In many parts of the capital city, Mataram, entire neighbourhoods have independently imposed strict controls over who is allowed to enter their precinct and for what reasons residents are allowed to leave.

Here, as in the rest of Indonesia, the use of masks has been almost universally adopted, ever since the first cases were reported.

Rapid testing is now widely available for around $AUD15 per test and the results are normally available within hours.

As supermarkets, shopping centres and department stores have come out of lockdown across the country, hand wash and hand sanitising stations have been set up outside entrances. Temperature checks and face masks are still a standard condition of entry.

Before I left Australia back in March, I stopped to pick up a few things at one of the major supermarket chains.

After I left I felt distinctly uneasy.

Fresh out of two weeks isolation, had I thought to wear a mask?

No.

And how many people had used that handbasket before me?

How many people before me had handled the goods I just purchased?

I felt compromised. I went in unprepared and did not take proper precautions.

Although I did not contract the virus from that incident I think the psychological reassurance, if nothing else, of hand wash stations, temperature checks and face masks is well worth consideration.

I also think that these measures should have been put in place in Australia months ago.

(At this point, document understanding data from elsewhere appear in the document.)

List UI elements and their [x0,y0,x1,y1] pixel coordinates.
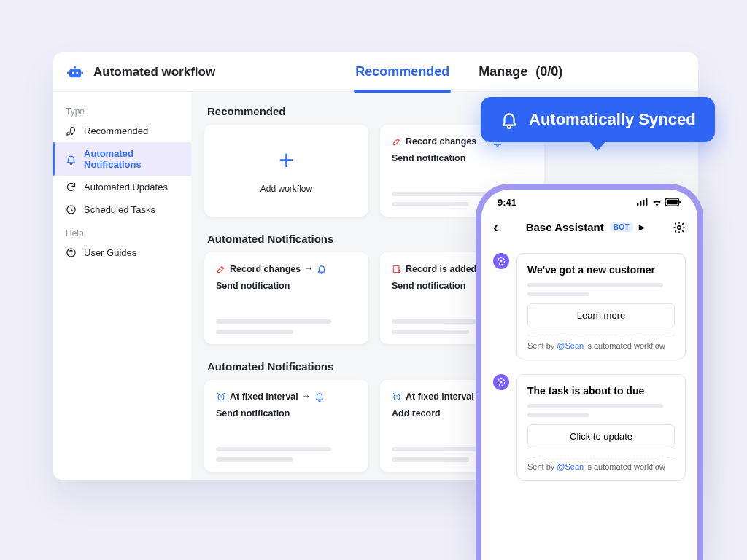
message-bubble: The task is about to due Click to update… [516,374,686,481]
message: The task is about to due Click to update… [493,374,686,481]
sidebar-item-automated-notifications[interactable]: Automated Notifications [53,142,191,176]
phone-header: ‹ Base Assistant BOT ▶ [481,214,697,244]
workflow-card-title: Record changes → Send notification [216,262,357,292]
action-text: Send notification [216,279,290,292]
message-title: The task is about to due [527,385,675,397]
trigger-text: At fixed interval [406,390,474,403]
arrow-icon: → [302,390,311,402]
tab-label: Recommended [355,64,449,79]
trigger-text: Record is added [406,262,476,276]
action-text: Send notification [392,279,465,292]
refresh-icon [66,182,77,192]
footer-prefix: Sent by [527,462,557,471]
bell-icon [66,154,77,165]
battery-icon [665,198,681,206]
action-text: Send notification [392,152,465,165]
sidebar-item-label: User Guides [84,247,136,258]
header-tabs: Recommended Manage (0/0) [354,52,564,91]
sidebar-section-title: Help [53,221,191,241]
learn-more-button[interactable]: Learn more [527,303,675,327]
workflow-card-title: At fixed interval → Send notification [216,390,357,420]
avatar-icon [493,374,509,390]
sidebar-item-scheduled-tasks[interactable]: Scheduled Tasks [53,198,191,221]
sidebar-item-label: Automated Notifications [84,148,178,170]
phone-frame: 9:41 ‹ Base Assistant BOT ▶ We've got a … [476,184,703,560]
add-workflow-card[interactable]: + Add workflow [204,125,368,217]
phone-title: Base Assistant [526,221,604,233]
chevron-right-icon: ▶ [639,223,645,231]
sidebar-item-recommended[interactable]: Recommended [53,120,191,142]
arrow-icon: → [304,262,313,275]
rocket-icon [66,125,77,136]
workflow-card[interactable]: At fixed interval → Send notification [204,380,368,472]
page-title: Automated workflow [93,65,215,79]
sidebar: Type Recommended Automated Notifications… [53,92,191,480]
sidebar-section-title: Type [53,99,191,120]
tooltip-text: Automatically Synced [529,110,696,129]
sync-tooltip: Automatically Synced [481,97,715,142]
mention[interactable]: @Sean [557,462,584,471]
tab-recommended[interactable]: Recommended [354,52,451,91]
bell-icon [500,110,519,129]
footer-suffix: 's automated workflow [584,341,665,350]
placeholder-lines [527,283,675,296]
sidebar-item-label: Scheduled Tasks [84,204,155,215]
status-time: 9:41 [498,197,516,208]
addrec-icon [392,264,402,274]
add-workflow-label: Add workflow [260,184,312,194]
back-button[interactable]: ‹ [493,219,498,236]
placeholder-lines [527,404,675,417]
bell-icon [317,264,327,274]
signal-icon [637,198,649,206]
trigger-text: Record changes [230,262,301,276]
trigger-text: Record changes [406,135,476,148]
trigger-text: At fixed interval [230,390,298,403]
bot-icon [67,66,83,79]
message-footer: Sent by @Sean 's automated workflow [527,456,675,471]
bot-badge: BOT [610,222,633,232]
footer-suffix: 's automated workflow [584,462,665,471]
tab-label: Manage [479,64,527,79]
help-icon [66,247,77,258]
edit-icon [392,136,402,147]
sidebar-item-user-guides[interactable]: User Guides [53,241,191,264]
plus-icon: + [279,147,294,174]
settings-button[interactable] [673,221,686,234]
alarm-icon [392,392,402,402]
wifi-icon [651,198,662,206]
placeholder-lines [216,447,357,462]
edit-icon [216,264,226,274]
sidebar-item-label: Recommended [84,125,148,136]
placeholder-lines [216,319,357,334]
message-title: We've got a new customer [527,264,675,276]
sidebar-item-label: Automated Updates [84,182,168,192]
tab-manage[interactable]: Manage (0/0) [477,52,564,91]
workflow-card[interactable]: Record changes → Send notification [204,252,368,344]
avatar-icon [493,253,509,269]
message: We've got a new customer Learn more Sent… [493,253,686,359]
footer-prefix: Sent by [527,341,557,350]
message-bubble: We've got a new customer Learn more Sent… [516,253,686,359]
alarm-icon [216,392,226,402]
bell-icon [314,392,325,402]
click-to-update-button[interactable]: Click to update [527,424,675,448]
phone-feed: We've got a new customer Learn more Sent… [481,244,697,489]
clock-icon [66,204,77,215]
window-header: Automated workflow Recommended Manage (0… [53,52,698,92]
message-footer: Sent by @Sean 's automated workflow [527,335,675,350]
action-text: Send notification [216,407,290,420]
phone-statusbar: 9:41 [481,190,697,214]
action-text: Add record [392,407,441,420]
tab-count: (0/0) [535,64,562,79]
mention[interactable]: @Sean [557,341,584,350]
sidebar-item-automated-updates[interactable]: Automated Updates [53,176,191,198]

Its now nearly four months since I came out of my second stretch of isolation. I’m living on a large property with my wife, our kids and of couple of members of my wife’s extended family.

I have been off the property four times in as many months.

My wife and her aunts clean the house from top to bottom every day.

Anything that arrives from the outside world gets treated in a disinfecting area before being unpacked.

If anybody leaves the house, they shower and change into fresh clothes upon return.

My wife’s family report no known cases of infection amongst their circle of friends.

They take good precautions.

I feel safe.

And herein perhaps lies the solution –

The best efforts of governments and the best advice health care professionals count for nothing if, as individuals and communities, we aren’t prepared to take necessary and proper precautions.

This fact has been clearly underlined by the drama currently playing out in my home town, Melbourne, which is now in the midst of its second hard lockdown in four months.

The impact of this pandemic is going to be unimaginable if we don’t get it somehow under control, both in terms of the economic impact and the effect it’s already starting to have on our psyche.

If nothing else, this pandemic has shown us that we are all connected. And we are going to need to think and act as a single organism in order to defeat it.

And to once again feel safe.

Am I crazy to stay here in Indonesia?  If you believe the news reports then, maybe I am.

But if it boils down to a choice between staying where I am and having to enter the poorly conceived and poorly managed quarantine system in my own home town, I’ll take my chances in Indonesia, thanks.